#### [ACTIVITY]
Look through the entries for the line containing "формируют уникальный культурный". Then output that line and every line after it, exactly, to the end.

GIVEN DATA below:

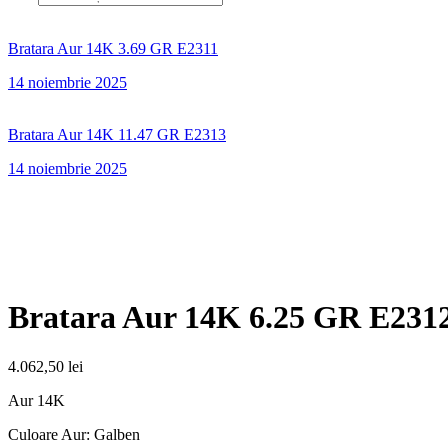
Bratara Aur 14K 3.69 GR E2311
14 noiembrie 2025
Bratara Aur 14K 11.47 GR E2313
14 noiembrie 2025
Bratara Aur 14K 6.25 GR E231
4.062,50
lei
Aur 14K
Culoare Aur: Galben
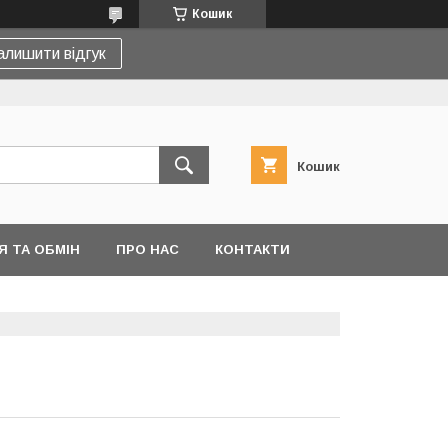
Кошик
алишити відгук
Кошик
 ТА ОБМІН
ПРО НАС
КОНТАКТИ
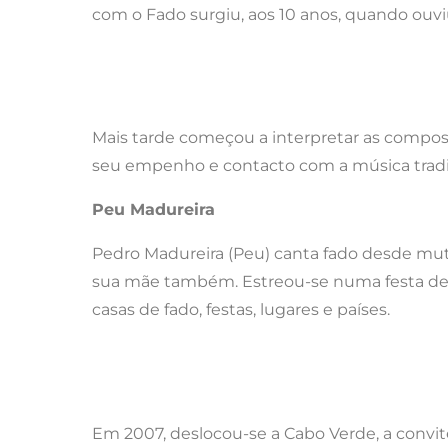
com o Fado surgiu, aos 10 anos, quando ouvi
Mais tarde começou a interpretar as compos
seu empenho e contacto com a música tradic
Peu Madureira
Pedro Madureira (Peu) canta fado desde mut
sua mãe também. Estreou-se numa festa de b
casas de fado, festas, lugares e países.
Em 2007, deslocou-se a Cabo Verde, a convite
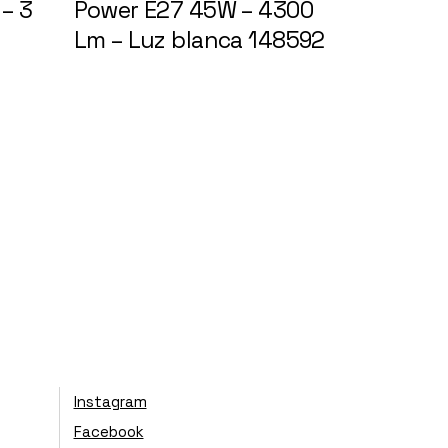
– 3
Power E27 45W – 4300
Lm – Luz blanca 148592
Instagram
Facebook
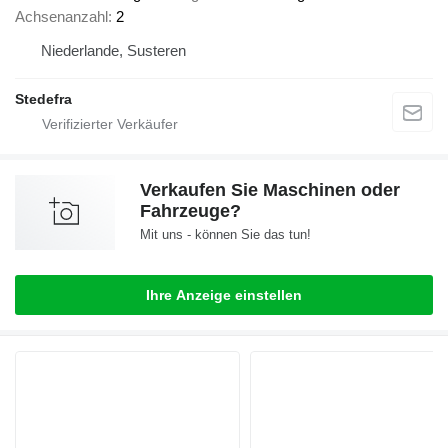
Achsenanzahl
2
Niederlande, Susteren
Stedefra
Verkaufen Sie Maschinen oder
Fahrzeuge?
Mit uns - können Sie das tun!
Ihre Anzeige einstellen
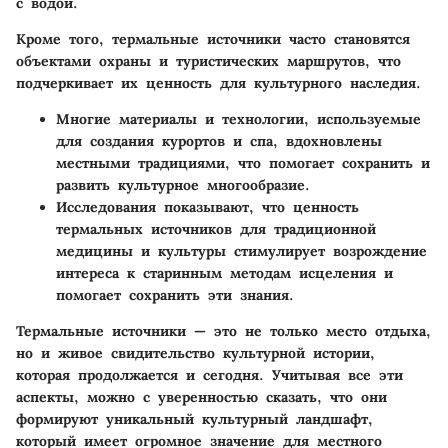
с водой.
Кроме того, термальные источники часто становятся
объектами охраны и туристических маршрутов, что
подчеркивает их ценность для культурного наследия.
Многие материалы и технологии, используемые
для создания курортов и спа, вдохновлены
местными традициями, что помогает сохранить и
развить культурное многообразие.
Исследования показывают, что ценность
термальных источников для традиционной
медицины и культуры стимулирует возрождение
интереса к старинным методам исцеления и
помогает сохранить эти знания.
Термальные источники — это не только место отдыха,
но и живое свидительство культурной истории,
которая продолжается и сегодня. Учитывая все эти
аспекты, можно с уверенностью сказать, что они
формируют уникальный культурный ландшафт,
который имеет огромное значение для местного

End of GIVEN DATA.

#### [COMPLETED TASK]
формируют уникальный культурный ландшафт,
который имеет огромное значение для местного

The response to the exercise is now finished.